Sunday, October 7, 2012

C++'s bad things for performance critical applications

One of the most often disputed things about C++ are its exceptions, virtuals, and runtime type information (RTTI).  Some of the arguments centered around these are often subjected to bias, and I should disclaimer that this article may be subjected to my bias as well.  But I'd like to take the time and reflect a few of the common statements about these thing.
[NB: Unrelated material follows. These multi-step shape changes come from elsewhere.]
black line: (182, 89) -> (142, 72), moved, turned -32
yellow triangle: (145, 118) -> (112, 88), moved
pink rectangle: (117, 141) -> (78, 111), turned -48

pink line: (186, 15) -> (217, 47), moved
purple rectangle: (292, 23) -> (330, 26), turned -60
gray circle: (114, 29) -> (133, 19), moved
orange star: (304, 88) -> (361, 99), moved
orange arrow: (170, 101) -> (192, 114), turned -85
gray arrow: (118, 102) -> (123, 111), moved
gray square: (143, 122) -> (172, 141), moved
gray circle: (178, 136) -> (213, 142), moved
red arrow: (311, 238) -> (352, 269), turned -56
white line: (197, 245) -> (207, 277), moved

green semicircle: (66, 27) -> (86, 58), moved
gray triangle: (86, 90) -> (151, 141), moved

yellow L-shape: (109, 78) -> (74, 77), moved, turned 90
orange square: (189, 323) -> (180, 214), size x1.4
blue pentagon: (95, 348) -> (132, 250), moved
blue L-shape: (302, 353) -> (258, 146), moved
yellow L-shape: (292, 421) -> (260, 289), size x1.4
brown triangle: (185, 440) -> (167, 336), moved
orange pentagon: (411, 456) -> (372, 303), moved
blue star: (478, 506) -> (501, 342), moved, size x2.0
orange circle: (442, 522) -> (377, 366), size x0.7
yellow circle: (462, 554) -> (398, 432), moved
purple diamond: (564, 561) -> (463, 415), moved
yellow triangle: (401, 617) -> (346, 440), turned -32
  1. Virtual functions are slow!
  2. Exceptions are slow!
  3. RTTI is slow!

Virtual functions are slow:

Back when C++ introduced virtual functions the state of computing in general was (for a lack of a better word) shitty.  The cost of a virtual table look up on a 100MHz CPU was negligible, but a general rule of thumb now is if it cost more than allocating from main memory, it's slow.  Virtual functions aren't that slow, they're a little more expensive than a non-virtual member function, if they're called in a predictable pattern, if that pattern changes at any-time you will get a miss-prediction penalty of 10 to 30 clock cycles [reference] (page 44 of Agners Frog's "Optimizing Software in C++" ).  This performance penalty isn't really terrible on modern computers, but if you find yourself working with embedded systems or need to barge a little more speed out of your application you might want to reconsider your use of virtual functions.

Exceptions are slow:

Exceptions are a really handy feature to have in C++, they've got their wonderful uses, but again suffer from some serious overhead and might not work well in performance critical situations.  To understand why they're so slow let me explain to you how a typical implementation of exception handling (which is used in visual studio) works. I should note that no compiler for C++ currently implements exceptions in a zero-overhead fashion (that actually works), for both visual studio and GCC the compiler adds prologue and epilogue instructions to track information about the currently executing scope.  This information allows for faster stack unwinding, although this has one problem and that is, it greatly imposes a larger run time overhead when a exception isn't thrown.  In visual studios explicit case, the compiler creates hidden local variables in every function that references back to an exception handler function, and a table of data specific for that function [reference] ("How a C++ compiler implements exception handling.").  The overhead of exception handling in this example for when there is an absence of a throw is literally the cost of registering a handler as each function is entered, as well as the unregistering when the function is left.  If you observe some visual studio produced assembler you can instantly see that's about three push instructions, two movs for the prologue, and about three more movs for the epilogue.  This is (as you can already tell) rather expensive.  Of course there is yet another problem we derive from all this stuff the compiler splices into the instruction stream, that is cache locality.  With the presence of all these exception handlers (scattered through the instruction space) our cache locality is severely affected.  So when you consider all the variables in this particular example, the overhead of exception handling when an exception is thrown is the overall cost of unwinding the stack, iterating over all the function information tables for every function.  Each of these info tables must also be searched to find stack objects that require destruction, and to check the appropriate type catch blocks for what ever was thrown, handle the destruction accordingly and jump to that scope.  This is all very slow.  So you might want to reconsider your use of exceptions.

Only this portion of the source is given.